Life was comfortable for Fabian Kumpusch when he decided to take a break and go on a trip around the world. It changed his entire perspective and helped him realize what was truly meaningful in life.

 
 

“I didn’t want to be confined to the box I was in,” shares , who later worked in real estate in Europe. “I wanted to move around the world and try new things.” 

Travelling doesn’t have to be something you do on your two weeks of paid leave from your 9-to-5 job, he adds. Instead, you can start your own business and travel the world. 

 

According to him, travelling can really broaden your mind and introduce you to new ideas.

It’s hard to change your whole perspective if you stay in the same place all the time. A new destination can make you re-evaluate what you care about and introduce you to the person you want to be,” he says.
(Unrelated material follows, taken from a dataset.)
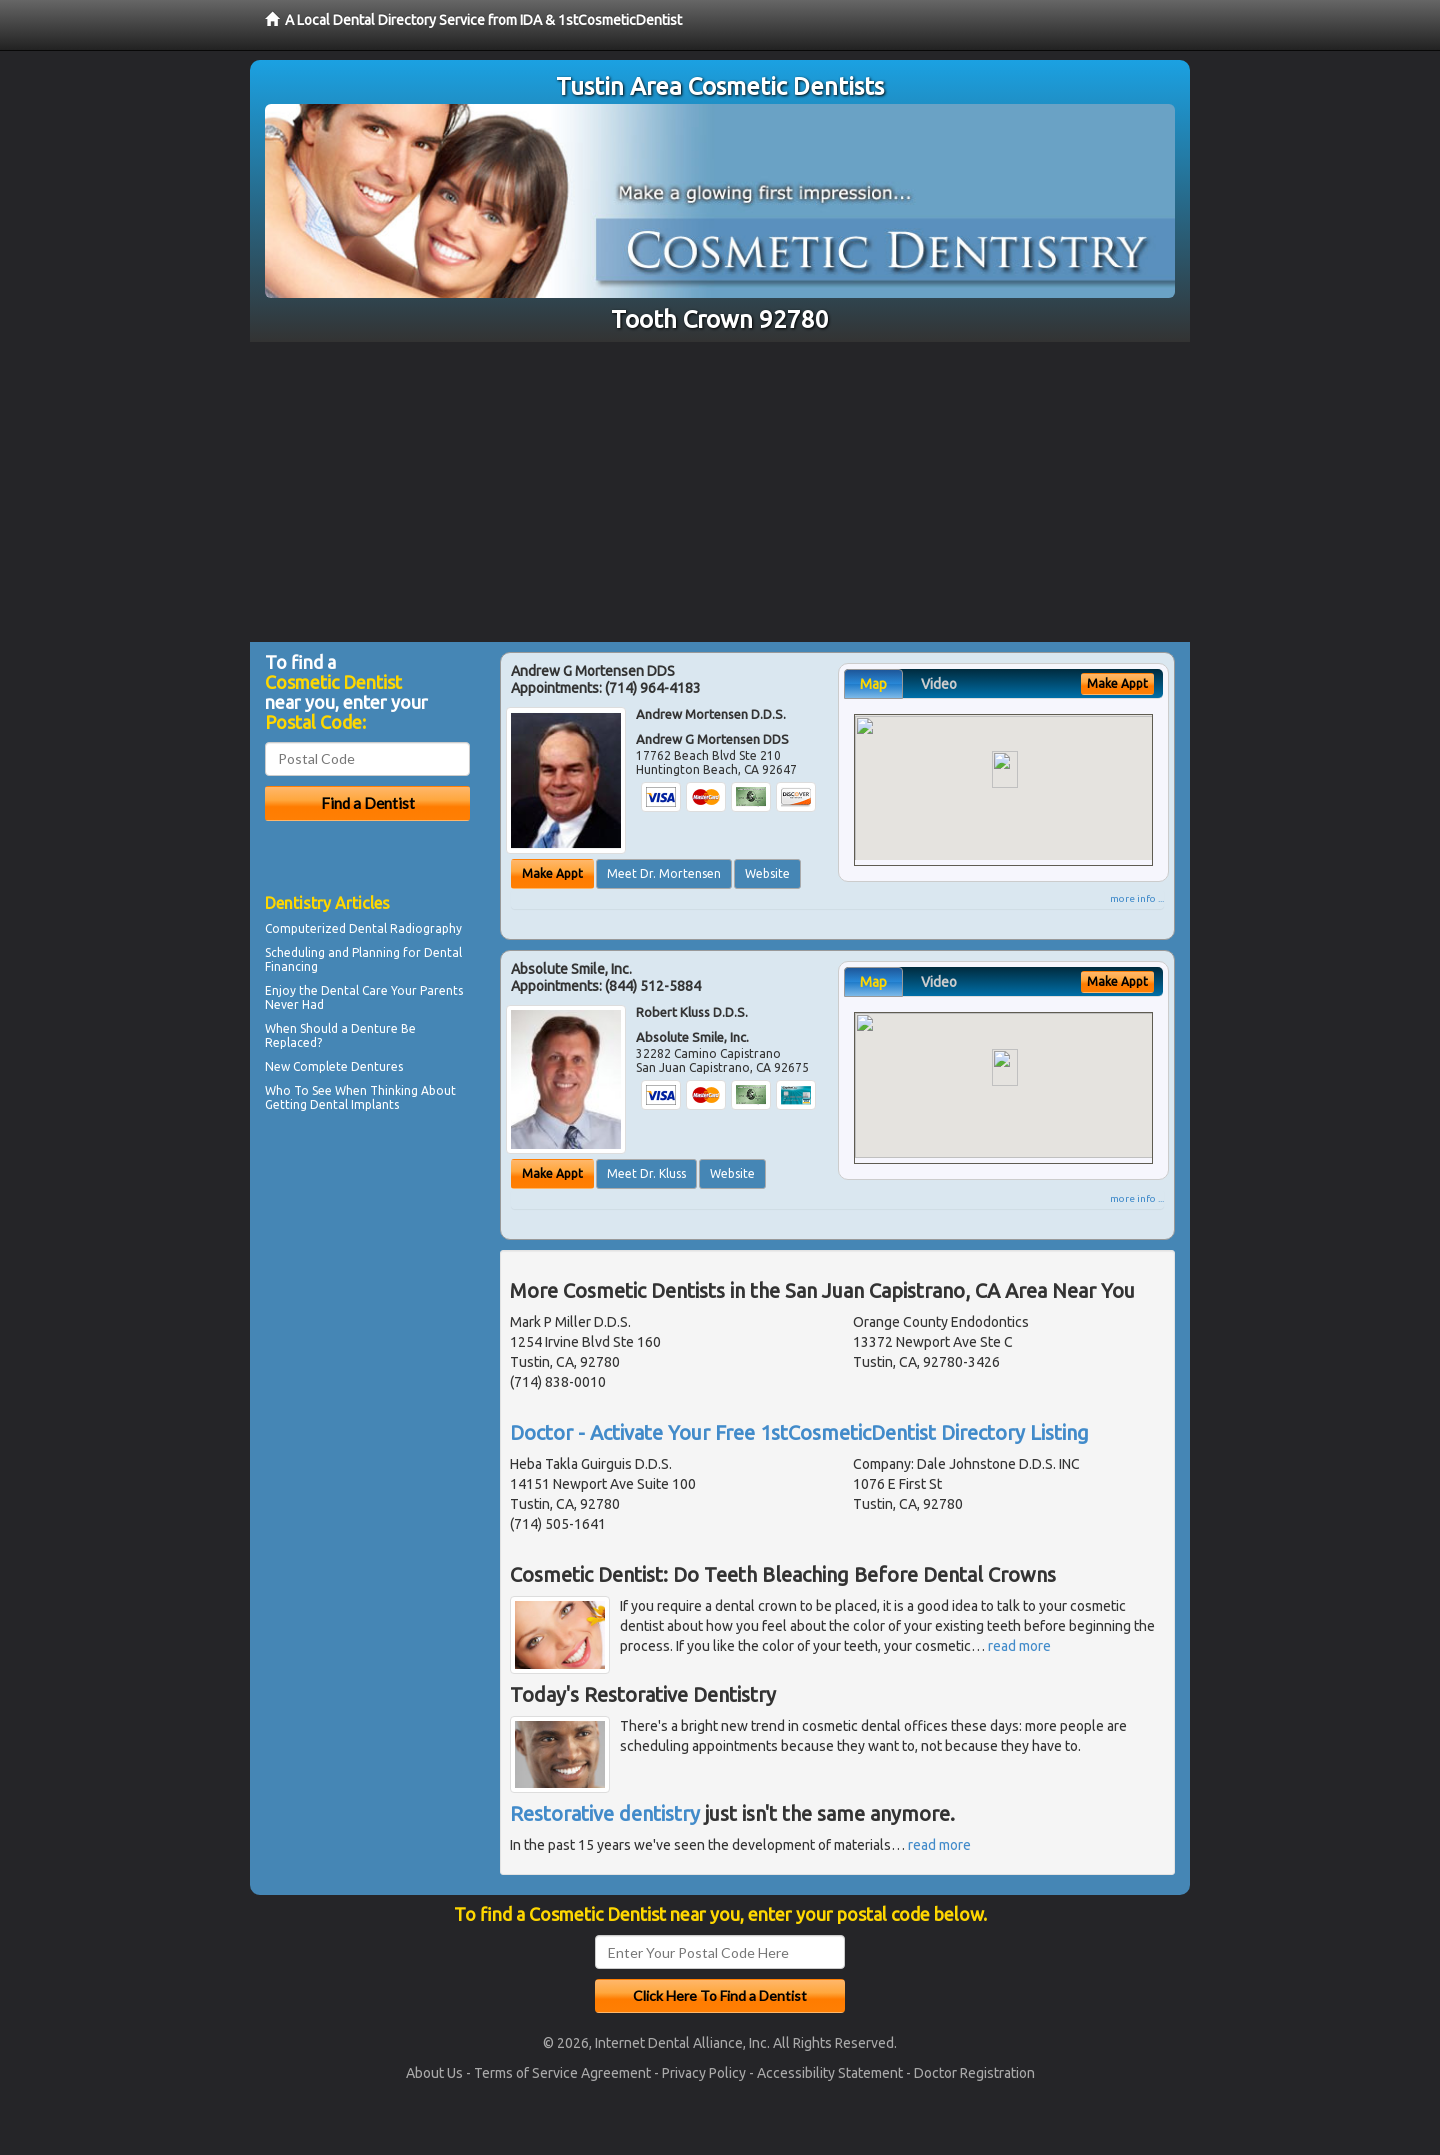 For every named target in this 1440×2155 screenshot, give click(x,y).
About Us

Whether you can take a long trip to several countries or a shorter trip to one place, he advises that it can be very beneficial to step out of your everyday life and reassess.

Kumpusch worked as a real estate agent in Munich for a year and a half so that he could explore the city. He traded cryptocurrency while he worked and despite losing a lot of money at first, he never gave up. Once his career started to take off, he knew that he wanted to spend more time roaming the world.

“I see money as more of a tool than anything,” reveals Kumpusch. “It helps me create location, time, and financial independence. I can go out on my own if I have the funds to back it up.”

He recommends starting a business to try new things and living your life to the fullest. “When you’re confined to a 9-to-5 job, your time is accounted for,” says Kumpusch. “You’re either working or recovering from working.”

When he first started his business, he had to work constantly. However, his hard work eventually paid off and he began to live the life he always wanted.

He points out that travelling makes you a more interesting person as you’ll have more stories to share and unique experiences to enjoy. While you’re in a new country, you’ll make friends from different backgrounds. This will broaden your perspective towards life and the people around you.

“I’m not the same person I was when I started travelling,” he declares. “I didn’t know how little my world was until I started moving around.”

You can also work with people who have a different lifestyle, diversifying your business and changing how you think about the world.

Kumpusch has recently started learning Japanese and he recommends learning languages along your adventures. “You’ll have a richer experience and you’ll feel less like a tourist. It’s a way to expand your intelligence and challenge yourself.”

He strongly recommends travelling as much as you can because it can help you create the life you want to live as you grow on multiple levels.